The piece begins and ends around a sustained electronic tone, giving its irregular internal activity a loose circular structure. Between those points, the music becomes busier and more fragmented than the first two tracks. New signals enter rapidly, interrupting one another before stable relationships can form. This restlessness gives “Bleep Block” the character of an overloaded communication system where too many transmissions are competing for limited space. The apparent block is not silence but congestion.
Wireless_Within also carries historical weight as one of Voice Crack’s final documents. Guhl and Möslang separated shortly after the Australian sessions, ending a partnership that had begun in the 1970s and helped establish cracked electronics as a distinct improvisational language. Their work had travelled from acoustic free improvisation into amplified junk, damaged consumer devices, installations, collaborations with Borbetomagus, and the electroacoustic quartet poire_z. This album does not sound like a ceremonial farewell because nobody appears to be summarizing the past. Voice Crack remains curious, responsive, and willing to let another artist radically reshape the session.
That absence of finality makes the recording more affecting. The duo’s history does not conclude with a dramatic statement or collapse into retrospective grandeur. It disperses into birds, children, static, low pulses, and half-recognizable transmissions.
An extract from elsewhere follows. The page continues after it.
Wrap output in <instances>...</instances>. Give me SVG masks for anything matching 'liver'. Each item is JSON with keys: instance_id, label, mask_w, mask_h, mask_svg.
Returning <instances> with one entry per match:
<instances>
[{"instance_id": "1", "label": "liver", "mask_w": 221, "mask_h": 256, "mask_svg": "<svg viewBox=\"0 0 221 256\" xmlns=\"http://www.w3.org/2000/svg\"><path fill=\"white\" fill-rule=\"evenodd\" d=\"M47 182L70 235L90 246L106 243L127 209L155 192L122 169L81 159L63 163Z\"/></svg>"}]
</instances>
Their electronics enter Samartzis’s larger environment and lose their ownership, becoming part of a soundscape that may continue after the performers have left.
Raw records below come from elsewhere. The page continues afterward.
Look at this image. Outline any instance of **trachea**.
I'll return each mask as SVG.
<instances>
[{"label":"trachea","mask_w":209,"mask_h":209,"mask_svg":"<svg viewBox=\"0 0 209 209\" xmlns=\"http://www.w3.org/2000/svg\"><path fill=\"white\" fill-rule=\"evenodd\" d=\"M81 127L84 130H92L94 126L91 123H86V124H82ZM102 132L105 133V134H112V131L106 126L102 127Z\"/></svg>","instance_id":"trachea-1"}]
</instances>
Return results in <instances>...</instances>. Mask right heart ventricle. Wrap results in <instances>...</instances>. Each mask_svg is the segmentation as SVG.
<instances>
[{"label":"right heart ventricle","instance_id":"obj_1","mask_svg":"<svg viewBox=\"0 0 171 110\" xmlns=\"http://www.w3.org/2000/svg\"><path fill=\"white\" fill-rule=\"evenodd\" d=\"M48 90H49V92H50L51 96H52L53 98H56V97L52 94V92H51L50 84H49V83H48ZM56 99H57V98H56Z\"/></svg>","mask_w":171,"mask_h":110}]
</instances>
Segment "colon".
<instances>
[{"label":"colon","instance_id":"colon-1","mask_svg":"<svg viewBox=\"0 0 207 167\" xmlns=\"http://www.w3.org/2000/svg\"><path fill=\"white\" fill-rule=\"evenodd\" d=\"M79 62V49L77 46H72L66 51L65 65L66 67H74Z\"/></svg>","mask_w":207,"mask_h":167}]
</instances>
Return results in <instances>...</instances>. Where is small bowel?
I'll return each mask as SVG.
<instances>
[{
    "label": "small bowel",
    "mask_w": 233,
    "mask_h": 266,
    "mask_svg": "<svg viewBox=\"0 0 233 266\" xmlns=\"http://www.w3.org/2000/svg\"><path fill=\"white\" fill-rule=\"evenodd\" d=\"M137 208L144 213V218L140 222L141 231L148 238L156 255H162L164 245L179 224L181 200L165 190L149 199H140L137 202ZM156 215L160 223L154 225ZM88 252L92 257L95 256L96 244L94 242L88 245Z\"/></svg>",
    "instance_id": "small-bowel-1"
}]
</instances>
The album’s deepest pleasure lies in its uncertainty. It continually asks whether a sound is natural, mechanical, recorded, synthesized, accidental, or carefully edited, then demonstrates that these distinctions may matter less than the relationships created among them. A rainforest and a broken circuit are both systems containing hidden activity. An insect and an electronic oscillator can produce similarly persistent frequencies. Human beings move through both environments, listening selectively while surrounded by signals beyond their awareness.
Wireless_Within makes that surrounding activity temporarily audible. It is not a portrait of untouched nature invaded by machines, nor a celebration of technology replacing the organic world. It presents a hybrid habitat that already exists, filled with electricity, memory, weather, damaged objects, distant voices, and transmissions passing through bodies without permission. Samartzis, Müller, Guhl, and Möslang do not attempt to control the habitat completely. They enter it, remove enough noise for its internal pathways to become visible, and allow the wireless world within ordinary experience to begin speaking in its own cracked language.